Barbara Paschmionka (2015)

Evaluation of discriminative and generative classification models
for tree species classification

The main objective of this work was the evaluation of four selected classification models of discriminative (AdaBoost, Self Organizing Maps and Support Vector Machines) and generative (Gaussian Maximum Likelihood) nature regarding their suitability for tree species classification including the information of the according development stage (qualification, dimensioning and maturing). For this, a classification setup, which allows a comparative and transparent analysis of each of the classification performances in a bootstrap environment as well as the classification of raster data, was created in the R programming language.

Schematic representation of the complete workflow for conducting the evaluation of four classification models. Elements within the green box constitute intermediate products and operations comprising the preprocessing of the data. Inside the blue box placed elements form the classification procedure.

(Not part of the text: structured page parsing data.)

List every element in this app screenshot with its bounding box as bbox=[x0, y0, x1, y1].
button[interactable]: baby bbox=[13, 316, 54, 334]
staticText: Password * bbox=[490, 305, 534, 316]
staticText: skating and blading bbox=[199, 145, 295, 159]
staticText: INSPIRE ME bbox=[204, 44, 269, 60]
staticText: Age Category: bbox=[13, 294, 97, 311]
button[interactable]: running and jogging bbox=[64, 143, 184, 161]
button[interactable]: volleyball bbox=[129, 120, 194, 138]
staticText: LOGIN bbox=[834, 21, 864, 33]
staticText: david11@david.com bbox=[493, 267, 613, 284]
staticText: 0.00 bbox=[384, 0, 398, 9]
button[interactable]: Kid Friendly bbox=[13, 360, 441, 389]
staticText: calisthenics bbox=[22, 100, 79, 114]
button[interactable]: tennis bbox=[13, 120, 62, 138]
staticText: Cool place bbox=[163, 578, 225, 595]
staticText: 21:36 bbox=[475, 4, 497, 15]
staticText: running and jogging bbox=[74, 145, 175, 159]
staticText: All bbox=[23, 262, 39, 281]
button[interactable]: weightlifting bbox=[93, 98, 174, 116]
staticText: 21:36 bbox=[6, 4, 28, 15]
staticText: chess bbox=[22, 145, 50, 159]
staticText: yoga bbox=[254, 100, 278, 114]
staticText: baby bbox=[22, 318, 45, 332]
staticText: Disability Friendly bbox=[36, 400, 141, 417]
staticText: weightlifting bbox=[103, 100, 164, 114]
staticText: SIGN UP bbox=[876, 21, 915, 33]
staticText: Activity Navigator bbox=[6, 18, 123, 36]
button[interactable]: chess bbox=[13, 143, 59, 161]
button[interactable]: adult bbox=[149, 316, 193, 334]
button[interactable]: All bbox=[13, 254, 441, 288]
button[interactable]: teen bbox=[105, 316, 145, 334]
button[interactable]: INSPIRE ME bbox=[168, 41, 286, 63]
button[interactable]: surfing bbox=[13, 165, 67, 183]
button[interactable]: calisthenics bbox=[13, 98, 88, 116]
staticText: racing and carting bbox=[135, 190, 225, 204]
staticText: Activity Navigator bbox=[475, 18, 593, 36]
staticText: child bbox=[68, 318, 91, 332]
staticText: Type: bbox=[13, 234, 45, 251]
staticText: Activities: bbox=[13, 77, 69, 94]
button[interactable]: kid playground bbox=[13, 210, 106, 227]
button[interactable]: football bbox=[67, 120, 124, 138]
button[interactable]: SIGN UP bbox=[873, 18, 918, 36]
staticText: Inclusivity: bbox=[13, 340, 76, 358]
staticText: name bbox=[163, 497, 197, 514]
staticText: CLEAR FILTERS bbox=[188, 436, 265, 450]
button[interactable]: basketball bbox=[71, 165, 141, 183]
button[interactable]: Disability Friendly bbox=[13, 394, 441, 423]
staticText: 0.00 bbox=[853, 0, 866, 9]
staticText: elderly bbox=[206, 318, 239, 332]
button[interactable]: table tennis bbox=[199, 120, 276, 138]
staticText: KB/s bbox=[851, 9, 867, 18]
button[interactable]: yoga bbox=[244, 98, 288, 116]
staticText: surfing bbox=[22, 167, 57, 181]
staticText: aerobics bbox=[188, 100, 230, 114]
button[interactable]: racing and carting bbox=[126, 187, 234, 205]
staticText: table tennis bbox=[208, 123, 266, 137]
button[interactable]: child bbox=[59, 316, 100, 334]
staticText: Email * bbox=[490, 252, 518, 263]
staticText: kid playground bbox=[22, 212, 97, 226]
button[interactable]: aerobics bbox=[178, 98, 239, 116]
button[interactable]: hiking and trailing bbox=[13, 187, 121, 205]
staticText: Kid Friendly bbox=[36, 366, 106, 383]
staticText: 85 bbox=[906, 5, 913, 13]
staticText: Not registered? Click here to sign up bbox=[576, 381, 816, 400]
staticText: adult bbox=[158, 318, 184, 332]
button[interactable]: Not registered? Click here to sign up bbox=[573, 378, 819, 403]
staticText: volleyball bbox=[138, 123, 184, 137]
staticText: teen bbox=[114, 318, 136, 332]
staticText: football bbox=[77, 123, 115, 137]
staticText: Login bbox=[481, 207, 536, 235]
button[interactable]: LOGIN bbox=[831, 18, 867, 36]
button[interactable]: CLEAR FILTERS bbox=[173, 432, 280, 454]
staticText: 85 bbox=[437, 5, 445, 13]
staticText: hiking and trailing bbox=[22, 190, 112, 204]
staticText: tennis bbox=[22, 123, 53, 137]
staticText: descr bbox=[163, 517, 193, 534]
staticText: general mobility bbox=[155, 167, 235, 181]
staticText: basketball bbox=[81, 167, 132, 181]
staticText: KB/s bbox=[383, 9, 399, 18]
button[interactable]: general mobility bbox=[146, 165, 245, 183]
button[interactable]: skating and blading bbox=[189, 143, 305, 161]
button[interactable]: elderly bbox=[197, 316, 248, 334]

According to the No Free Lunch Theorem (Wolpert & Macready, 1995), there is no classification model to favor in general for any given classification problem. However, in this study the specific problem of classifying the five major tree species European Beech, Pedunculate and Sessile Oak, Norway Spruce, Douglas Fir and Scots Pine divided each into the respective development stages within the study site was investigated, for which it can be stated that all discriminative classification models outperformed the generative model.

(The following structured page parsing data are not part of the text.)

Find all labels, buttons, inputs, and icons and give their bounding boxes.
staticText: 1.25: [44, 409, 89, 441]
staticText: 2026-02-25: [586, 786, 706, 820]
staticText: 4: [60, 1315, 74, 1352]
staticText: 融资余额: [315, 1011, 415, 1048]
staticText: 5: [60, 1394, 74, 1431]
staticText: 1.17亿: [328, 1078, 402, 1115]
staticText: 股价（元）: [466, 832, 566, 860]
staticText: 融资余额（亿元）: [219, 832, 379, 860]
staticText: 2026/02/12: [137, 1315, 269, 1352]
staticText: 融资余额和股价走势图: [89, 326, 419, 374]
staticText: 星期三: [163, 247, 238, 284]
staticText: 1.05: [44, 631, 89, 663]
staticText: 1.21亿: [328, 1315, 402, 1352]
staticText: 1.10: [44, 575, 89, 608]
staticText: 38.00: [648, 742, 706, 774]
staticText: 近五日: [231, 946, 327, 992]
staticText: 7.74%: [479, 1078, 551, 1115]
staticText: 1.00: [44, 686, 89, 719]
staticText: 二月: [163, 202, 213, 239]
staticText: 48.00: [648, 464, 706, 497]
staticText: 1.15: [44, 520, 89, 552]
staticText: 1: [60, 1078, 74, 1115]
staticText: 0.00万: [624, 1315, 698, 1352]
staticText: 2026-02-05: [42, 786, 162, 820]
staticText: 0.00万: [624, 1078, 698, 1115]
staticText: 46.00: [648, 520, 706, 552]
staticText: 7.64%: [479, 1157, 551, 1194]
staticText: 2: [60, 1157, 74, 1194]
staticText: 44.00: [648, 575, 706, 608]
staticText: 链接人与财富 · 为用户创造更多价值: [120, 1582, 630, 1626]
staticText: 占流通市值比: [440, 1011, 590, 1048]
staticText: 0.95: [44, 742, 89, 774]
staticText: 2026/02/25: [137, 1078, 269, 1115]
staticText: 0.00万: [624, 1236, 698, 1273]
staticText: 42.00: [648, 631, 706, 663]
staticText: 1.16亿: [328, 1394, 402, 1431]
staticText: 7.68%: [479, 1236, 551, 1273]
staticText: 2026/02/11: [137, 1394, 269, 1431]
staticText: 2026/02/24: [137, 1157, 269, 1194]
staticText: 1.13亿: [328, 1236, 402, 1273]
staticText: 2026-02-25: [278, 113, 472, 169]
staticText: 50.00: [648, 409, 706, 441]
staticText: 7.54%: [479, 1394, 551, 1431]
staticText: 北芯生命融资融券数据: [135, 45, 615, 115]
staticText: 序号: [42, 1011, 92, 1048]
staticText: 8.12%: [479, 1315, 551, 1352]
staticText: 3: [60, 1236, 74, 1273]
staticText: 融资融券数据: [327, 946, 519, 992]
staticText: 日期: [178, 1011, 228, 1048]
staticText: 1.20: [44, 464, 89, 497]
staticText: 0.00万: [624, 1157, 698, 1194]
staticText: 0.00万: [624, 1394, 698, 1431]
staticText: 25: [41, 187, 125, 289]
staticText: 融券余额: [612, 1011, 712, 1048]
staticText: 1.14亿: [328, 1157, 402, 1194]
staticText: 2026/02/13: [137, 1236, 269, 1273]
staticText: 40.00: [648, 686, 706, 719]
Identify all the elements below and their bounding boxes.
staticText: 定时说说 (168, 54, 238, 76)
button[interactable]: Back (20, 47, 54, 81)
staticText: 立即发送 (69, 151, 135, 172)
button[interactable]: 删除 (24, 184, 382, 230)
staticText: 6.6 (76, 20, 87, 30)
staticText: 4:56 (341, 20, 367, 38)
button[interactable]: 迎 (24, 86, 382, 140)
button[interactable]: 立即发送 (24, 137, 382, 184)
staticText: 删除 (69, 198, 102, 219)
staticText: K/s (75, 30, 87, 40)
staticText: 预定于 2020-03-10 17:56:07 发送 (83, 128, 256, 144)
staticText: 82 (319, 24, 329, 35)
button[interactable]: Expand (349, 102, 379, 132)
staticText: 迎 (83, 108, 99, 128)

Reference class densities (PC band 1).

Considering all examined factors, such as classification accuracy and precision, parameterization effort or computational time, AdaBoost was found to yield highest accuracies and precision as well as the most comfortable implementation procedure in terms of the classification setup in R and can therefore be named as the most suitable classification model for the given application. The strength of the ensemble based AdaBoost is caused by the simple principle of the weighted learning from misclassifications during the classification process. The inclusion of the AdaBoost in a spatially adaptive classification approach, as it was developed by Stoffels et al. (2012), should be investigated on further improvements in following studies.

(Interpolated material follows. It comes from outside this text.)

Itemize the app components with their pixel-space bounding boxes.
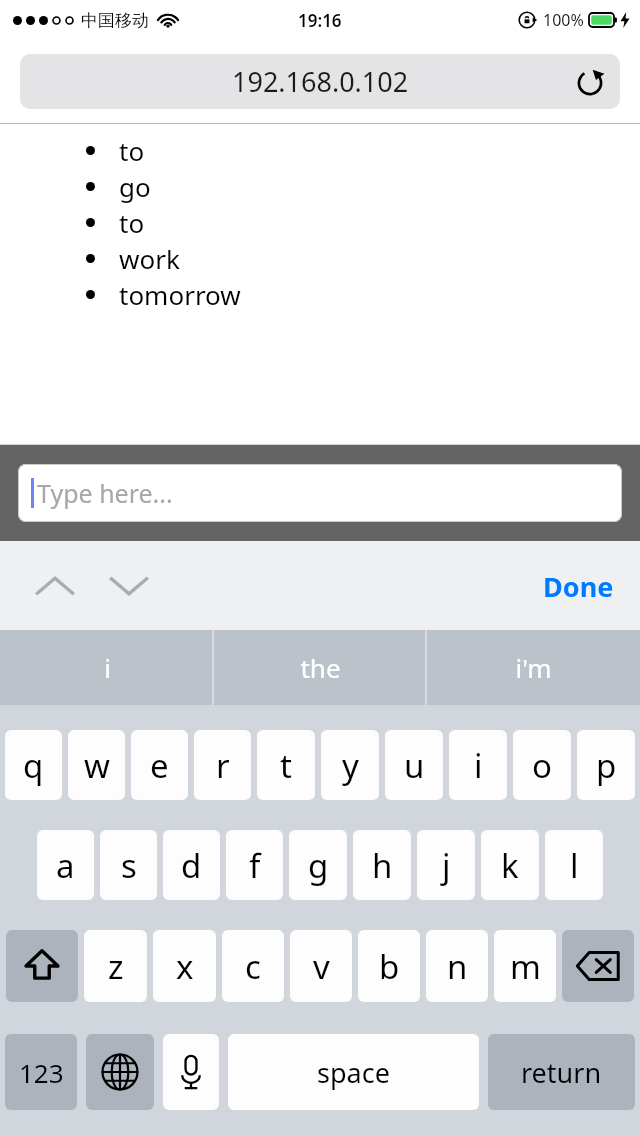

The SOM achieved the second best results regarding the classification accuracies and precision, but is characterized by exhaustive implementation efforts, mainly referring to the parameterization optimization. Furthermore, limitations of the implementation in the R environment restricted the applicability of SOM for the given classification problem. As a consequence, the usage of the SOM algorithms included in the R package kohonen is not recommended within a classification framework based on large datasets.

Against the expectations, the SVM performed insufficiently in terms of classification accuracy. It is assumed that the major challenge for the SVM algorithm in this case is the imbalance of the class reference distributions. Besides, it is doubtful, if appropriate parameter values were found, although wide ranges of potential values for the required parameter were assessed during the parameter tuning. These two major issues should be subject to further investigations.

The generative GML achieved lowest classification accuracies for the discrimination of the stand age classes. This is definitely owed to the fact, that the conceptual requirements of the GML were not given. The presence of overlapping and non-normally distributed class probability densities significantly reduces the GMLs´ capability of performing sufficiently. Moreover, it must be assumed, that the reference data base is - to some extent - biased. Therefore, the powerful maximum likelihood principle with nonparametric class model estimations, e.g. a kernel density estimation, might be more adequate for real-world applications, for which the class-wise reference data base is known not to fulfill the requirements of a selected parametric model estimation. 

Classification result of the complete study site (bootstrap fold = 5).

The problem of tree species identification through image classification using multispectral remote sensing data is a complex one involving four key elements: spatial and spectral resolution of the raster data, reference data base, classification model and forest characteristics (Gosh et al., 2014). However, this study focuses the third key element, the investigation of discriminative and generative classification models. The results revealed that the required accuracies for forest management systems and extended research attributed to forest classification highly depend on the operational classification model. Nevertheless, different raster data, reference data or another study area will not ultimately follow the conclusions of this thesis. In general, a classification problem has always to be considered as a complex framework with interdependent factors. Optimized key elements regarding the classification problem, such as the availability of satellite observations, which cover large areas within the optimum phenological stages and show optimized spatial and higher spectral resolution for forest applications, as it is provided by the recently launched Sentinel-2 satellite, will complement the integration of image classification products into operational forest inventory and monitoring systems.